Surveying is the profession and science of measuring and examining the dimensions and contour of the Earth’s surface for the purpose of creating a map, determining land boundaries, or constructing a building plan. In one form or another, surveying has been around throughout all of human history with some incredible evidence we can still witness – the pyramids of Egypt and Stonehenge in England.
And ever since these ancient feats of architecture were built, surveying has evolved greatly. Today, the average surveyor needs to have a combination of skills derived from engineering, mathematics, physics and even law, as well as a wide assortment of tools for measuring and the proper knowledge on how to use them.
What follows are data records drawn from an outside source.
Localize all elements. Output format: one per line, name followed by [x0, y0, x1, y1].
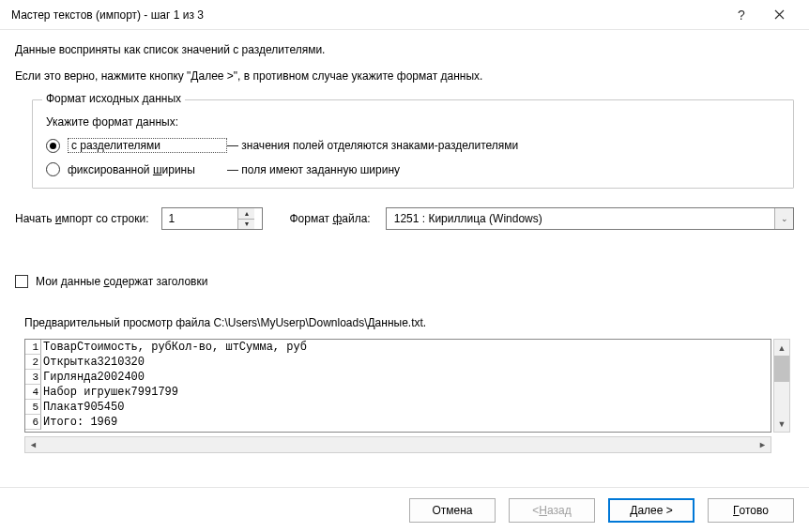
encoding-value: 1251 : Кириллица (Windows): [387, 212, 774, 225]
next-button[interactable]: Далее >: [608, 498, 695, 523]
radio-fixed-width-label: фиксированной ширины: [68, 163, 227, 176]
close-icon: [774, 9, 785, 20]
radio-fixed-width-desc: — поля имеют заданную ширину: [227, 163, 400, 176]
help-button[interactable]: ?: [723, 0, 760, 30]
chevron-down-icon: ⌄: [774, 208, 793, 229]
preview-line: 5Плакат905450: [25, 400, 771, 415]
preview-label: Предварительный просмотр файла C:\Users\…: [24, 316, 794, 329]
intro-text-1: Данные восприняты как список значений с …: [15, 43, 794, 56]
headers-checkbox[interactable]: [15, 275, 28, 288]
preview-box: 1ТоварСтоимость, рубКол-во, штСумма, руб…: [24, 339, 771, 433]
finish-button[interactable]: Готово: [708, 498, 794, 523]
source-format-group: Формат исходных данных Укажите формат да…: [32, 99, 794, 189]
horizontal-scrollbar[interactable]: ◄ ►: [24, 436, 771, 453]
preview-line: 3Гирлянда2002400: [25, 370, 771, 385]
start-row-input[interactable]: [162, 208, 237, 229]
scroll-left-icon[interactable]: ◄: [25, 437, 41, 452]
vertical-scrollbar[interactable]: ▲ ▼: [773, 339, 790, 433]
window-title: Мастер текстов (импорт) - шаг 1 из 3: [11, 8, 723, 22]
start-row-label: Начать импорт со строки:: [15, 212, 148, 225]
preview-line: 6Итого: 1969: [25, 415, 771, 430]
preview-line: 4Набор игрушек7991799: [25, 385, 771, 400]
preview-line: 2Открытка3210320: [25, 355, 771, 370]
intro-text-2: Если это верно, нажмите кнопку "Далее >"…: [15, 69, 794, 83]
preview-line: 1ТоварСтоимость, рубКол-во, штСумма, руб: [25, 340, 771, 355]
scroll-thumb[interactable]: [774, 356, 789, 382]
scroll-up-icon[interactable]: ▲: [774, 340, 789, 356]
start-row-spinner[interactable]: ▲ ▼: [161, 207, 263, 230]
spinner-up-icon[interactable]: ▲: [238, 208, 254, 220]
radio-delimited-label: с разделителями: [68, 138, 227, 153]
radio-delimited-desc: — значения полей отделяются знаками-разд…: [227, 139, 518, 152]
headers-checkbox-label: Мои данные содержат заголовки: [36, 275, 207, 288]
close-button[interactable]: [760, 0, 798, 30]
scroll-right-icon[interactable]: ►: [755, 437, 771, 452]
scroll-down-icon[interactable]: ▼: [774, 416, 789, 432]
group-hint: Укажите формат данных:: [46, 115, 780, 129]
spinner-down-icon[interactable]: ▼: [238, 220, 254, 230]
radio-delimited[interactable]: [46, 139, 60, 153]
back-button[interactable]: < Назад: [509, 498, 595, 523]
group-legend: Формат исходных данных: [42, 92, 185, 105]
encoding-select[interactable]: 1251 : Кириллица (Windows) ⌄: [386, 207, 794, 230]
radio-fixed-width[interactable]: [46, 162, 60, 176]
cancel-button[interactable]: Отмена: [409, 498, 496, 523]
file-format-label: Формат файла:: [289, 212, 370, 225]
Surveying depends on the precise measurement of distance, angles and elevation. And depending on the type of measuring, there are many different tools, however, no surveyor’s kit can be complete without the following ones.
Surveying rods are popular tools for measuring that both surveyors and contractors use. They are usually made of aluminium or hardwood and designed to serve the same purpose – measure the distance between two points which are in close proximity.
When a surveyor needs to measure a much larger distance, an electronic distance measurer allows him to do so quickly and with great precision. Electronic distance measurers use a laser in order to accurately asses the distance from one point to another based on the amount of time it takes for the laser to travel. They are advanced and expensive pieces of surveying equipment which are thought to completely replace surveying chains at some point in the near future.
Measuring elevation is another important part of the surveying profession. and for that reason a surveyor uses a reliable tool called a level. There are two types of levels – spirit levels and digital ones. Spirit levels most commonly used in surveying are the dumpy level, Y level, Cushing’s level, Tilting’s level, Cooke’s reversible level, and the automatic level. Although spirit levels are still widely used, digital levels are becoming increasingly popular because they are much easer to use and are able to measure elevation with very high accuracy.
The compass is one of the oldest surveyor tools, having been used hundreds of years ago to determine the proper direction in which temples were built. Today, the modern surveyor uses the compass to determine the direction of the line being surveyed. Although there are various types of compasses, they generally fall into two main groups: plain compasses and vernier compasses. The plain compass always reads the magnetic North and does not allow for any adjustments, while the vernier compass has an adjustable scale that allows the compass to point to true North.